Ainda, há outra corrente que diz ser facultativo ao juiz reduzir ou não a pena base, afirmando que se o legislador tivesse o interesse de tornar obrigatório, disporia de forma diversa.
O homicídio privilegiado é caracterizado por diversos motivos diferentes, seja por motivo de relevante valor social ou relevante valor moral, por domínio de violenta emoção logo em seguida a injusta provocação da vítima (que é nosso principal objeto de estudo).
Já dizia Hungria "não há crime gratuito ou sem motivo, e é no motivo que reside a significação mesma do crime" . Deve ser investigado o motivo existente, para desta forma abrir uma janela para a descoberta da personalidade do homicida, principalmente aquele que denominamos de passional. Particularmente não existe descrição perfeita e concreta para todos e sim peculiaridades a cada um, são seres humanos diferentes, com sentimentos diferentes, logo deverão ter julgamentos muito individualizados.

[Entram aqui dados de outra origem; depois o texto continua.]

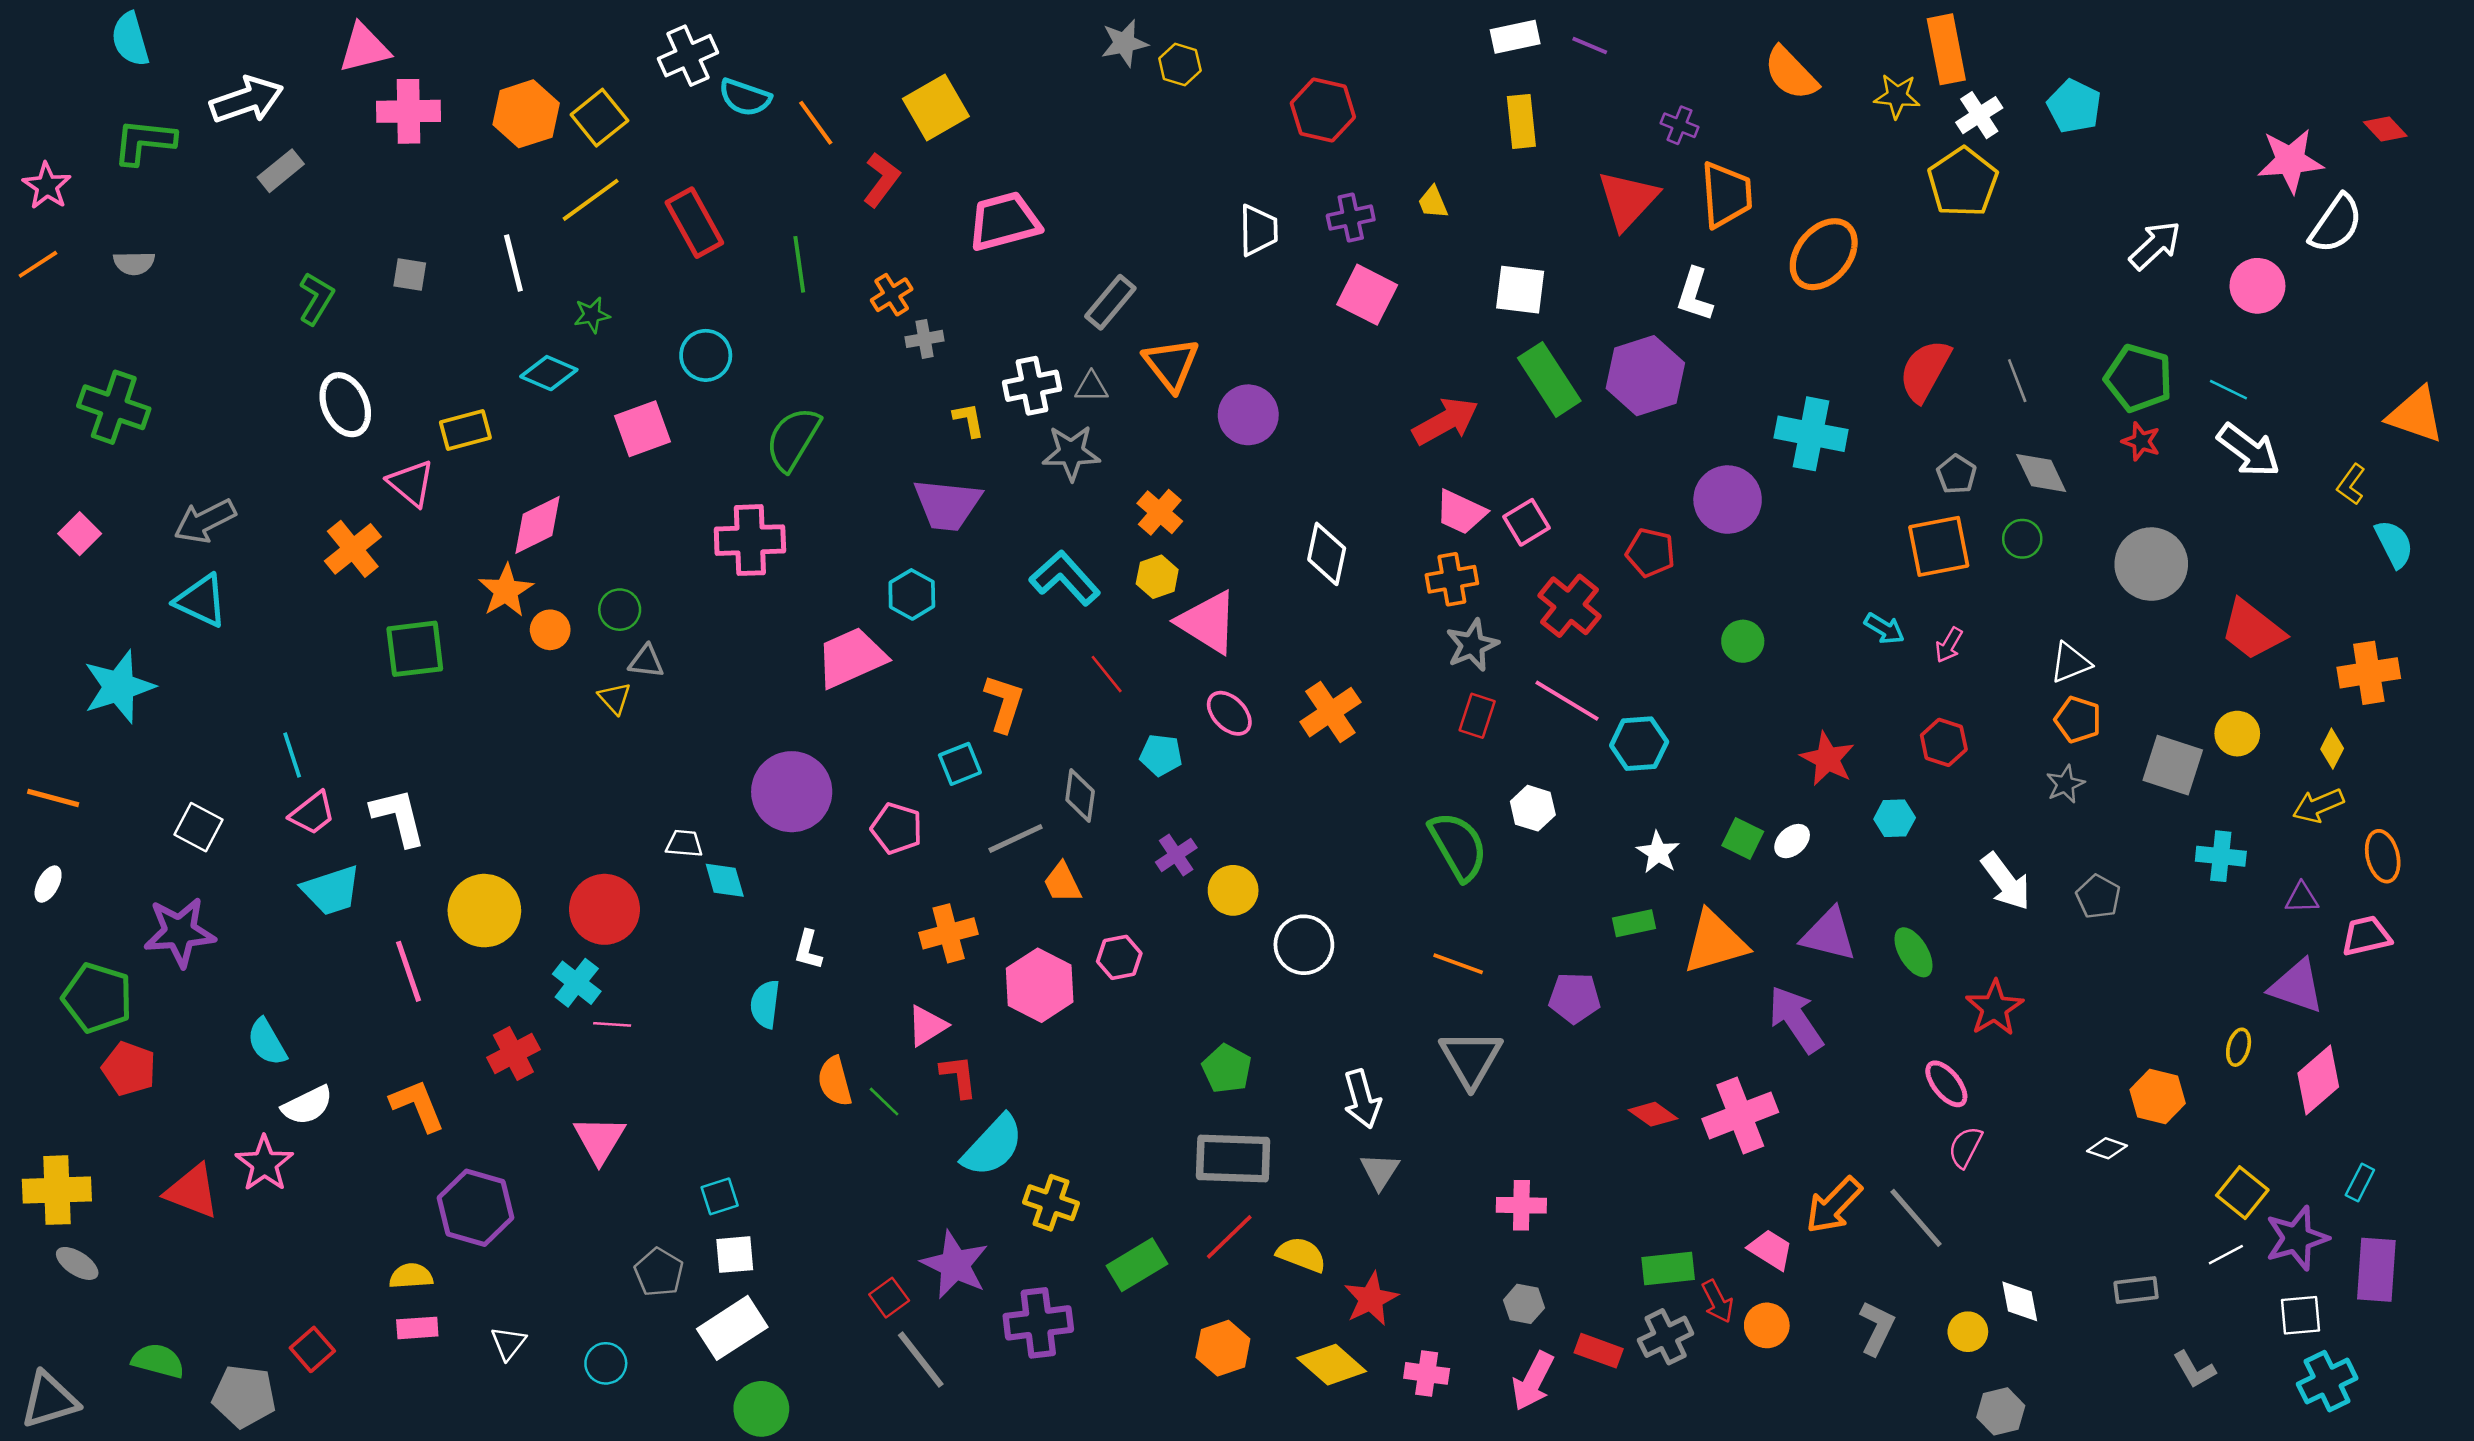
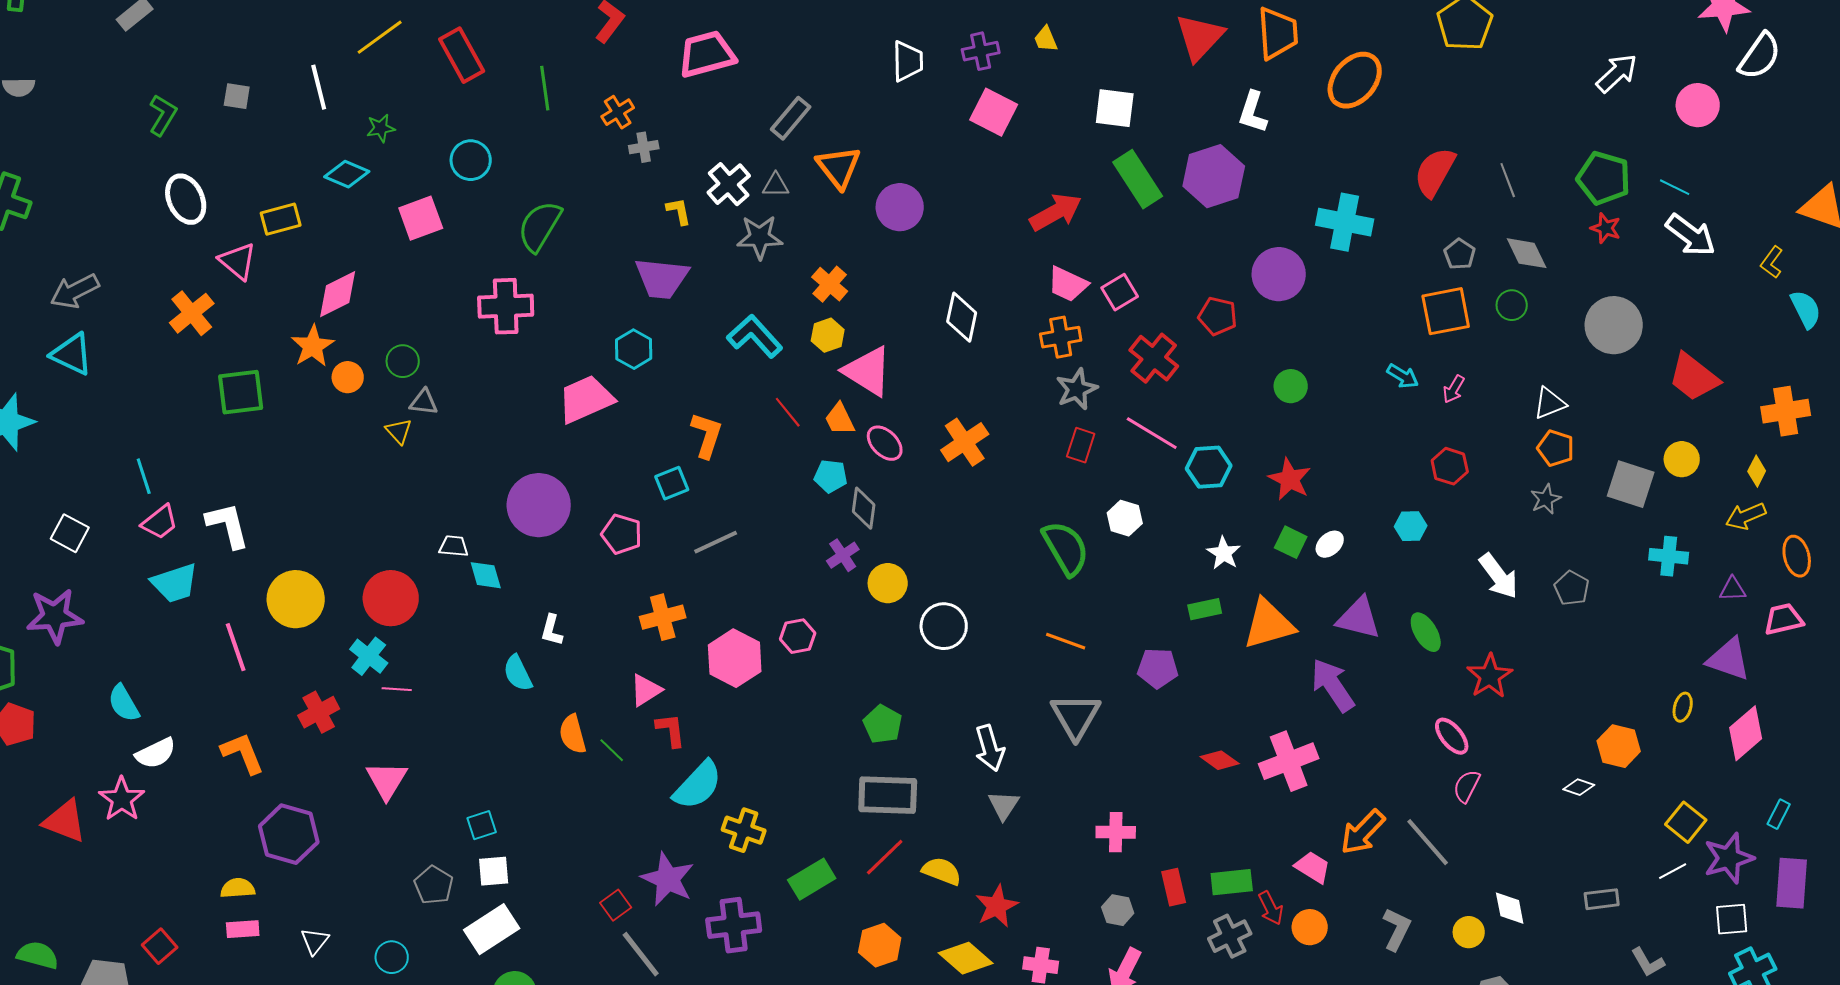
white cross: (1032, 386) -> (729, 184), turned -30
red star: (1827, 759) -> (1290, 479), moved
gray diamond: (1080, 795) -> (864, 508), moved
orange trapezoid: (1062, 883) -> (840, 419), moved
cyan semicircle: (765, 1004) -> (518, 673), turned -33
red rectangle: (1599, 1351) -> (1174, 887), moved, turned 57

1.4.3 Homicídio Culposo (art.121, parágrafo 3º, pena de 1 (um) a 3 (três) anos de detenção)
O homicídio culposo é caracterizado no momento em que o agente age com imprudência, negligência ou imperícia , sendo previsível o resultado morte, tendo em vista que a previsibilidade é a nota distintiva da culpabilidade, causando o resultado morte. A conduta pode ser tanto comissiva quanto omissiva, vejamos:
- Imprudência
Agir comissivamente com a inobservância de limites (descuidadosamente), vindo a cometer um homicídio que era previsível. Ex.: A, sem a intenção de causar morte a alguém trafega em alta velocidade (acima do permitido para o trecho) consciente que está acima da velocidade permitida, acaba por atropelar B, levando-o a morte.
- Negligência
Agir omissivamente quando deveria agir comissivamente para evitar um homicídio que desta forma era previsível. Ex.: A presencia B em crise convulsiva no banheiro e sai do local sem prestar socorro, esta por sua vez bate a cabeça e vai a óbito.
- Imperícia
Agir com falta de aptidão para ao exercer determinado ofício ou profissão. Ex.: Cardiologista?? executa procedimento de abdominoplastia em paciente causando-lhe a morte por falta de conhecimento especializado.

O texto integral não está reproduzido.